▽
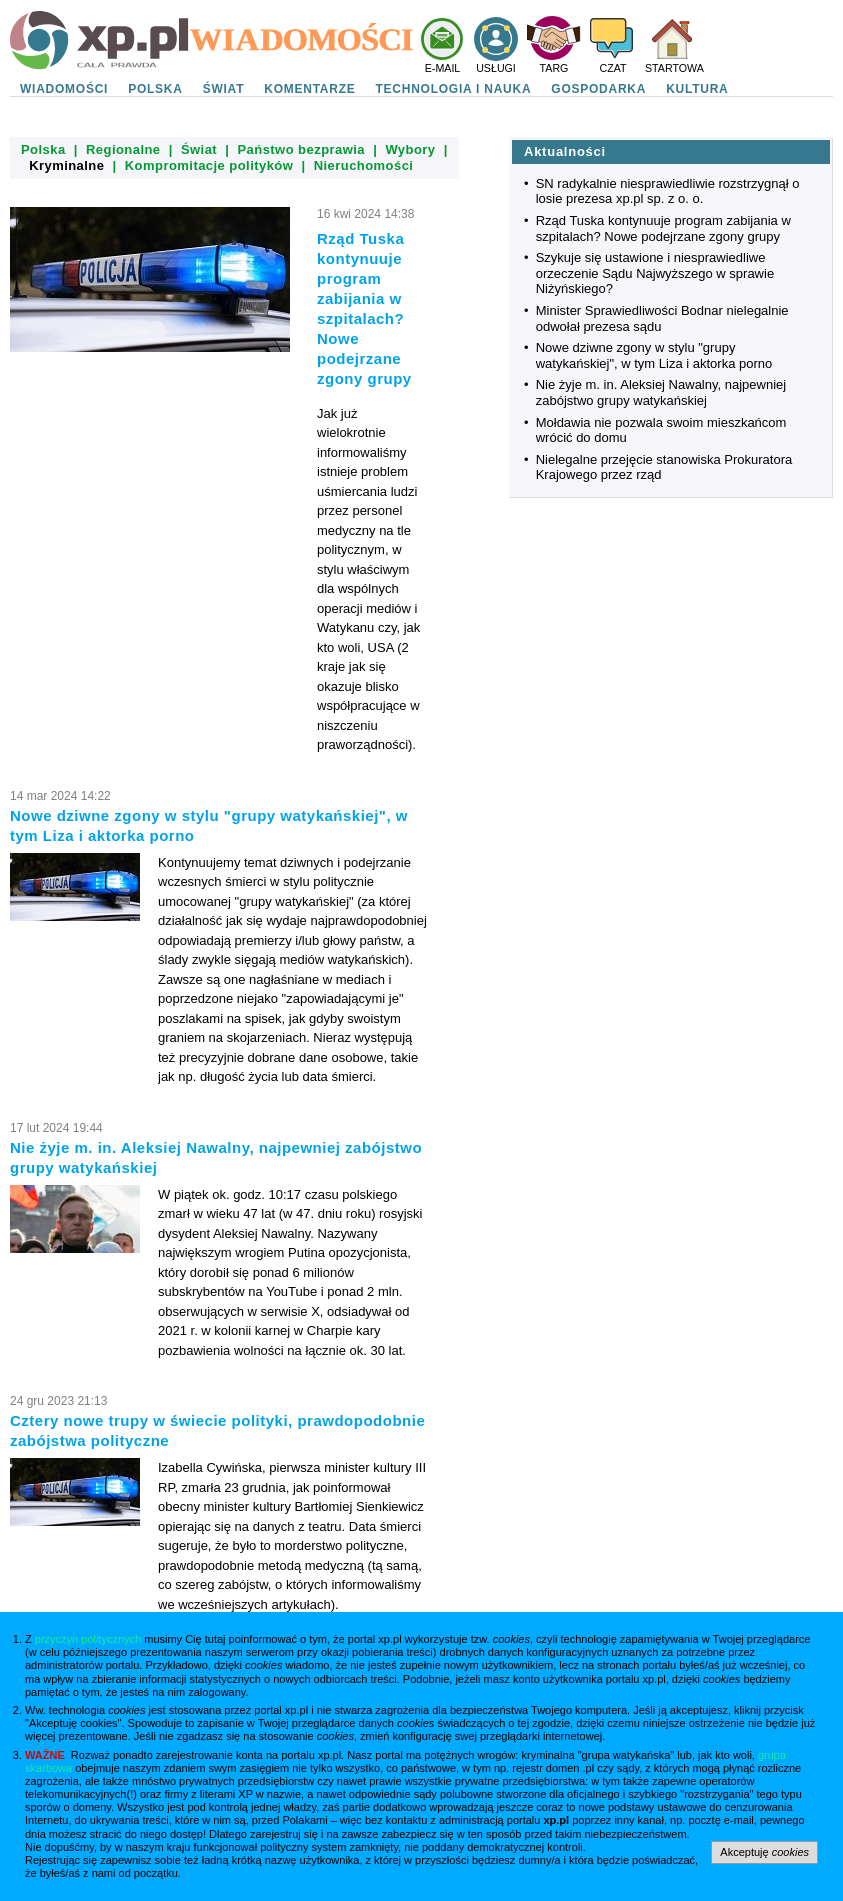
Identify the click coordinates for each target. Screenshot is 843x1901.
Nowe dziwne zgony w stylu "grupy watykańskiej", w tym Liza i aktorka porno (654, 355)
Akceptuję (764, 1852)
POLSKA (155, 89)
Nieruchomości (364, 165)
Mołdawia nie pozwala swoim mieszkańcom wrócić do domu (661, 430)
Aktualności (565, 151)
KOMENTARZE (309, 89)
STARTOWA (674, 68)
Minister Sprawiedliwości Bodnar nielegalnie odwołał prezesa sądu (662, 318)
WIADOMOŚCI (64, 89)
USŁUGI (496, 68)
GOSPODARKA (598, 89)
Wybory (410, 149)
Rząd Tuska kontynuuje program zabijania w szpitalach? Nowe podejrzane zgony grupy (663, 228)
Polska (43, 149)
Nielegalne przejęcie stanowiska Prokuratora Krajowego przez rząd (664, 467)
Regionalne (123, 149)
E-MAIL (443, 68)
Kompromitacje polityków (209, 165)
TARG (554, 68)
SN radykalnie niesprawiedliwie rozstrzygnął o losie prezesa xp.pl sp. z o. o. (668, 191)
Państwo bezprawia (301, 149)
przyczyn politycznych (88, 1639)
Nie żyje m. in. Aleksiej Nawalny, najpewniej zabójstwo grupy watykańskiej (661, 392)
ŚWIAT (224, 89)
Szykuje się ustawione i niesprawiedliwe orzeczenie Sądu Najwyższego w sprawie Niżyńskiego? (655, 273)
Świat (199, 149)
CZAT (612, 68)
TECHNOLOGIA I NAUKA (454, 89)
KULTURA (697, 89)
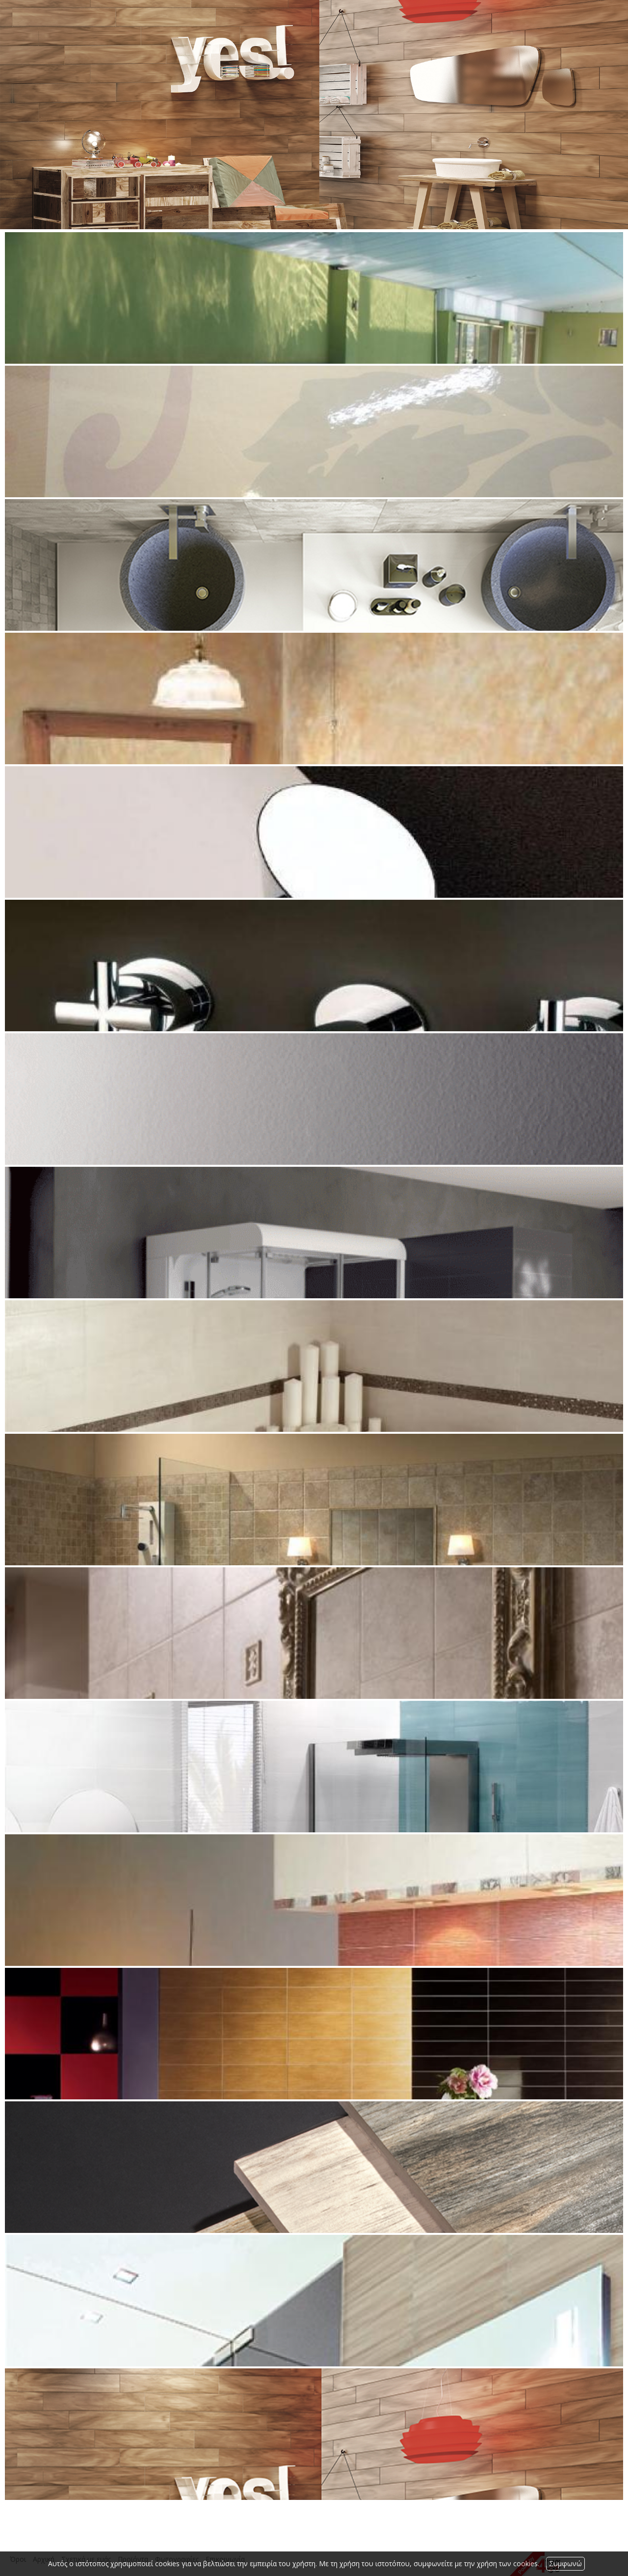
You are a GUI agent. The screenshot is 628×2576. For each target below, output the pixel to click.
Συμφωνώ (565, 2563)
△
▽
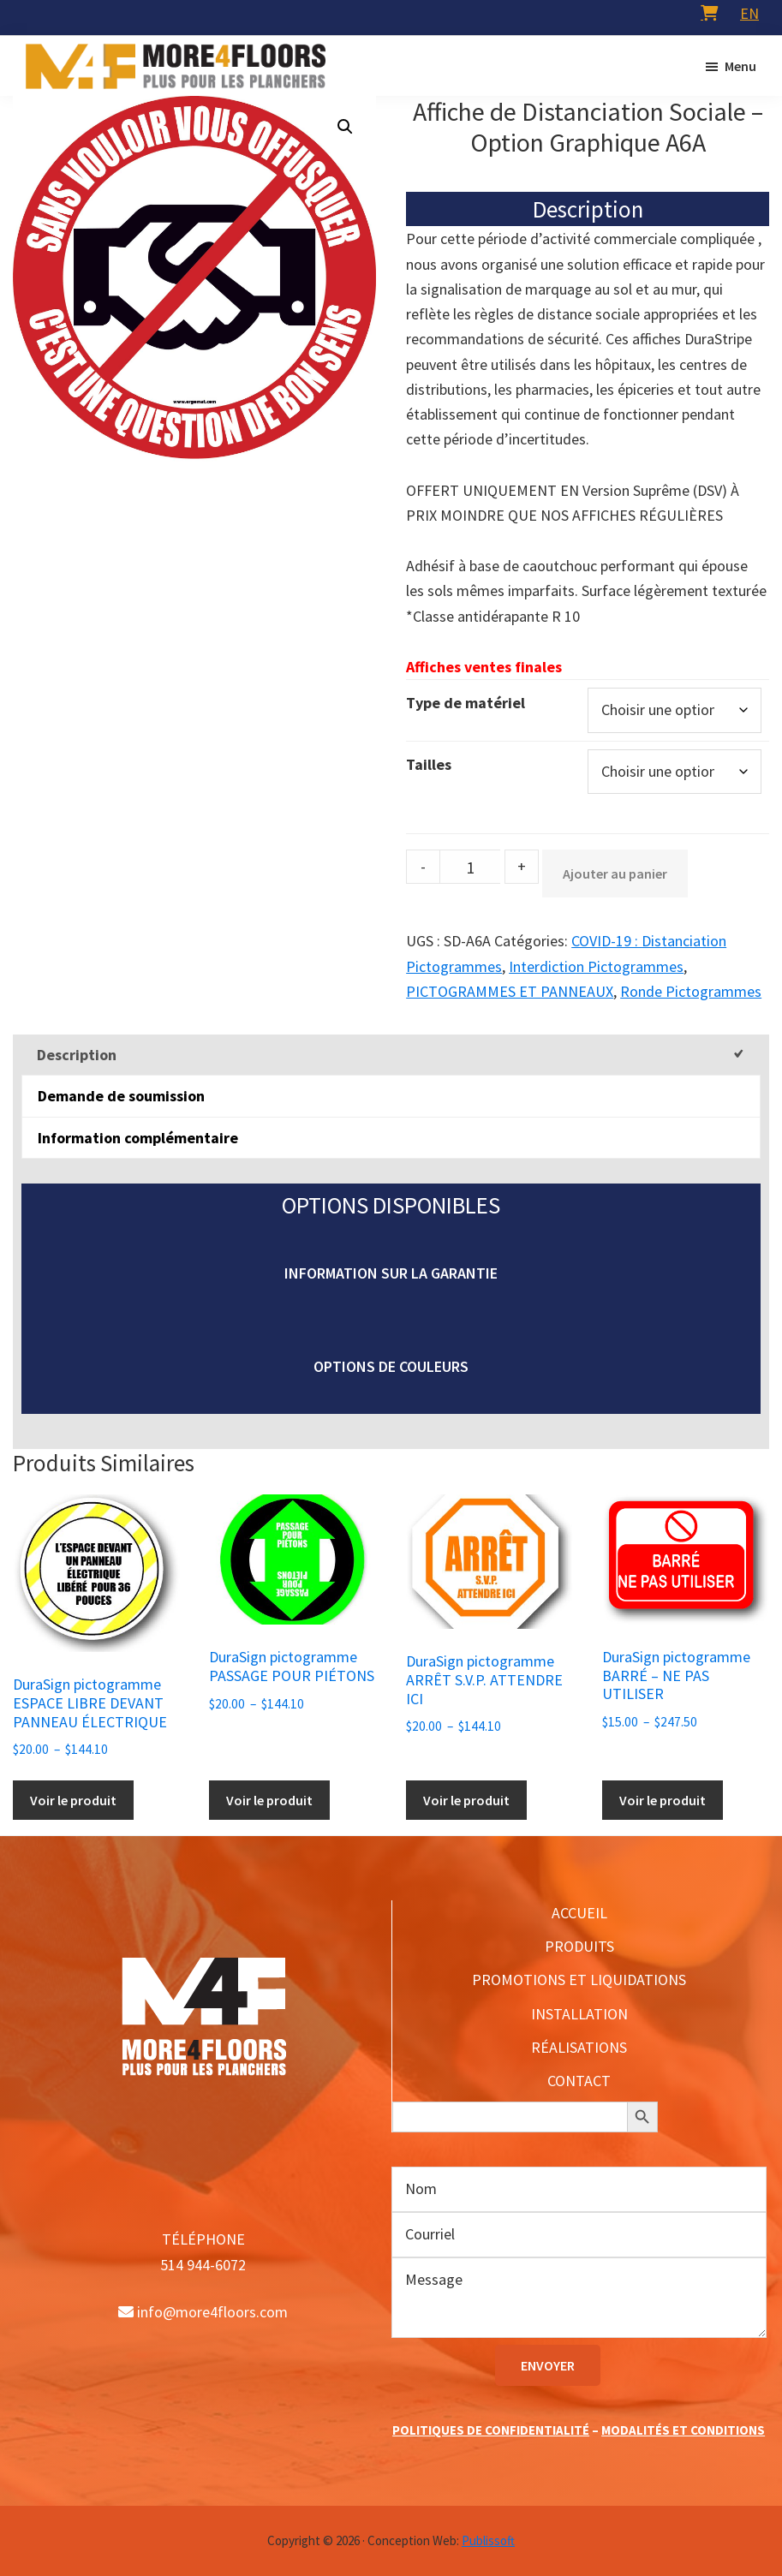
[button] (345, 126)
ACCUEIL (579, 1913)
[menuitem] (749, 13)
△
§ **What this task involves**: Search the records above for "prezesa" and copy every line that has it.

§ **Completed exercise**:
Minister Sprawiedliwości Bodnar nielegalnie odwołał prezesa sądu (662, 318)
SN radykalnie niesprawiedliwie rozstrzygnął o losie prezesa xp.pl sp. z o. o. (668, 191)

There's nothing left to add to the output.